To grab memory from the 'heap', the shared application memory space we have to use malloc. Malloc might seem obscure but it's absolutely vital for a C programmer. You grab memory and get a pointer to the memory. And you have to remember to deallocate it yourself!


int *function() {
int *memory_pointer = malloc(5 * sizeof(int)); // Grab memory, 5 pieces of int
if(memory_pointer != NULL) // Check that we got memory -- malloc can possibly fail
return NULL;
// Fill it, use it

return memory_pointer;
}

int main(void) {
int *p = function();

// use p
free(p); //remember to free p when you are done!
}

Using malloc and free will work, but declaring the array in main, passing a pointer to said array to the function, and manipulating it within the function is the better approach, in my opinion, as then you don't have to worry about remembering to free your array when you're done with it. I think this has already been proposed, above, but just in case:


#include <stdio.h>

int function(int *a) {
a[1] = 2;
}

int main() {
int b[10];
function(b);
printf("%d\n", b[1]);
}

Andrew

not for

multidimensional

arrays

this is ur answer
:KS:KS:KS:KS:KS:KS:KS:KS
const int size=2;
int *input()
{
int a[size][size];
for(int i=0;i<size;i++)
cin>>a[i];
return a;
}
int main()
{
int *b;
b=input();
for(int i=0;i<size;i++)
cout<<*b(0+i);
}

const int size=2;
int *input()
{
int a[size][size];
for(int i=0;i<size;i++)
cin>>a[i];
return a;
}
int main()
{
int *b;
b=input();
for(int i=0;i<size;i++)
cout<<*b(0+i);
}

Your first post, and it's wrong! You should not be returning the address of a locally declared variable (or array), because upon returning from the function, it is no longer in scope.

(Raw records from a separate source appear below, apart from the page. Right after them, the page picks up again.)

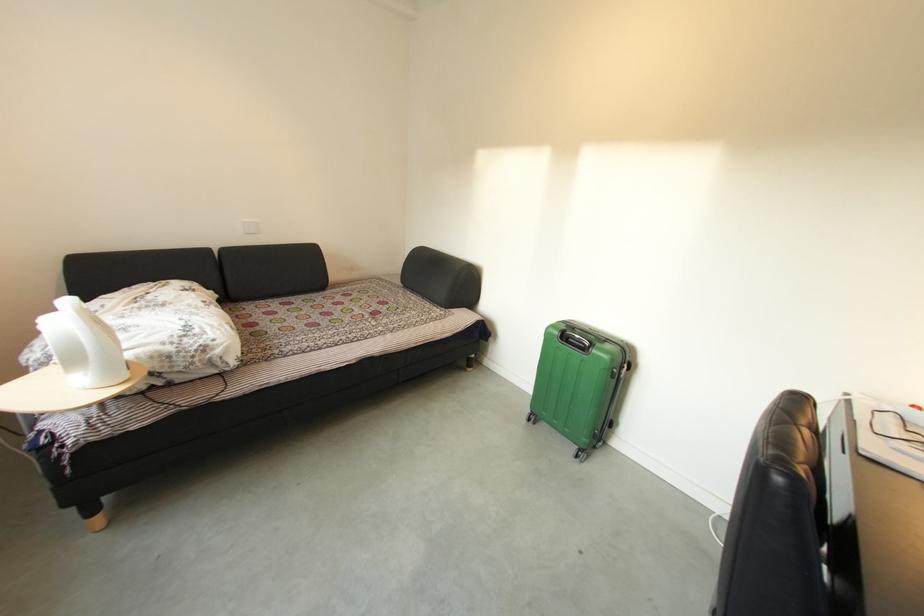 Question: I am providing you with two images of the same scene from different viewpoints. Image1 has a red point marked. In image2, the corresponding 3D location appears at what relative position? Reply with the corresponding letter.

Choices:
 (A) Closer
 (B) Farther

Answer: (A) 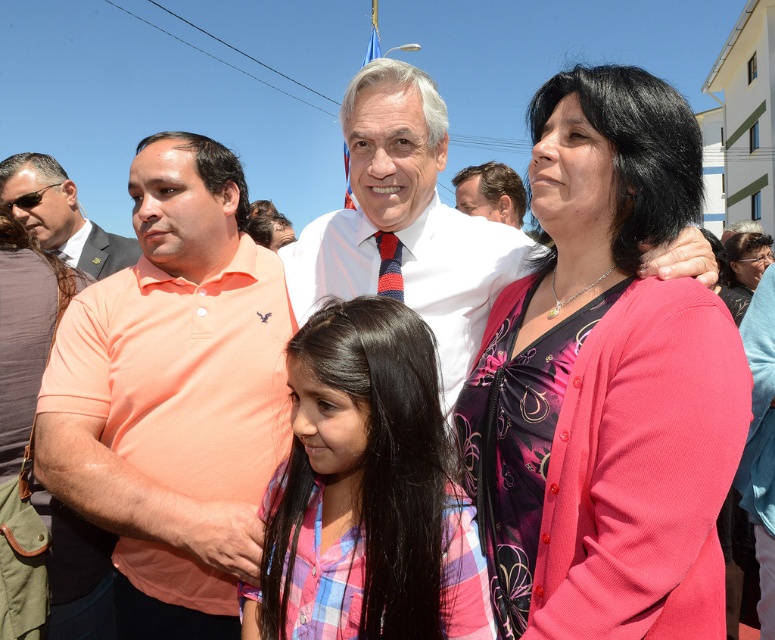 You are a photographer trying to capture a photo of the plaid fabric shirt at center and the red and blue striped tie at center. Which object should you focus on first if you want to ensure both are in sharp focus?

The plaid fabric shirt at center is positioned under the red and blue striped tie at center, so you should focus on the plaid fabric shirt at center first to ensure both are in sharp focus.

Looking at this image, you are a photographer trying to capture a clear shot of both the smooth white shirt at center and the red and blue striped tie at center. Since you want both items to be in focus, which one should you adjust your camera focus on first?

The smooth white shirt at center is closer to you than the red and blue striped tie at center. To ensure both are in focus, you should focus on the smooth white shirt at center first, as it is the closer object.

You are a photographer trying to capture the man in the center of the image. You need to focus your camera on his shirt first, then shift focus to his tie. Based on their positions in the image, which should you focus on first, the smooth white shirt at center or the red and blue striped tie at center?

You should focus on the smooth white shirt at center first because it is above the red and blue striped tie at center, so it is closer to the camera. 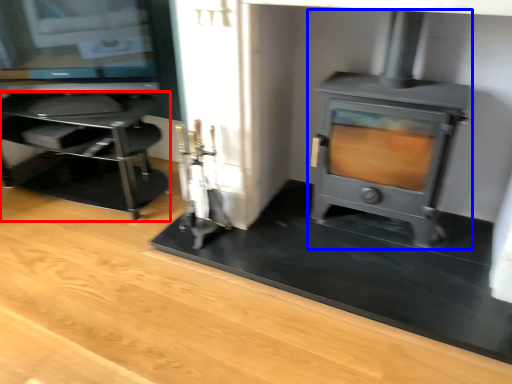 Question: Which point is closer to the camera, furniture (highlighted by a red box) or wood burning stove (highlighted by a blue box)?

Choices:
 (A) furniture
 (B) wood burning stove

Answer: (B) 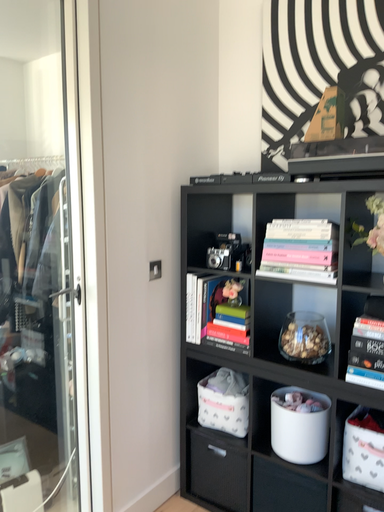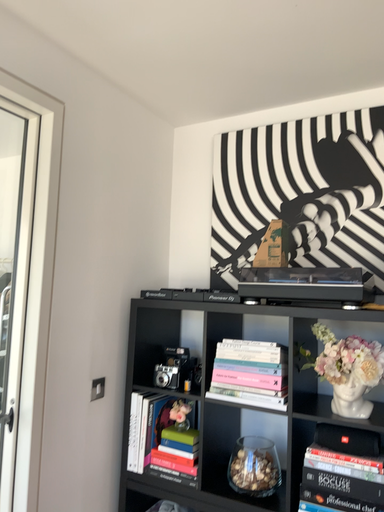 Question: Which way did the camera rotate in the video?

Choices:
 (A) rotated upward
 (B) rotated downward

Answer: (A) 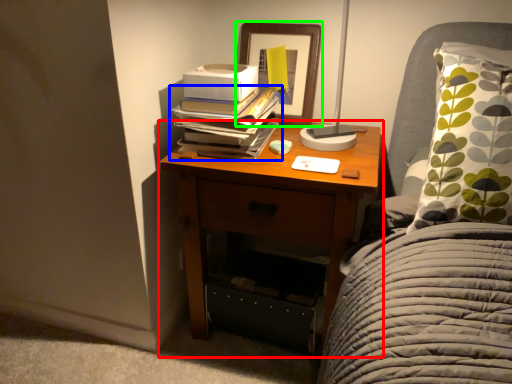 Question: Based on their relative distances, which object is farther from nightstand (highlighted by a red box)? Choose from book (highlighted by a blue box) and picture frame (highlighted by a green box).

Choices:
 (A) book
 (B) picture frame

Answer: (B) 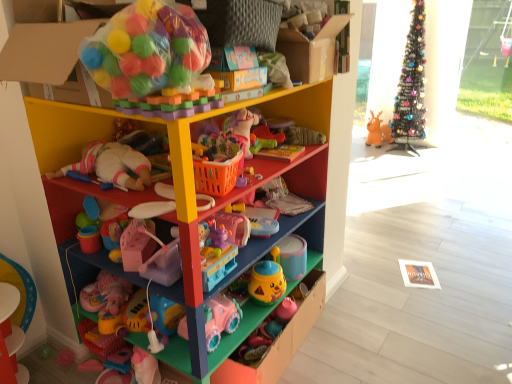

This thread is old... very old... and if you had paid attention, it was concerning how to do manipulate an array in C... not C++.

Either case, I hope a mod can close the thread.

It burns us!

int function(int *a) { a[1] = 2; }Just wanted to point out that the "function" is declared as int so there should be a "return" somewhere inside it. Either that or you could declare the function as:
void function(int *a) {..

Time to let this thread rest in peace and sink into obscurity.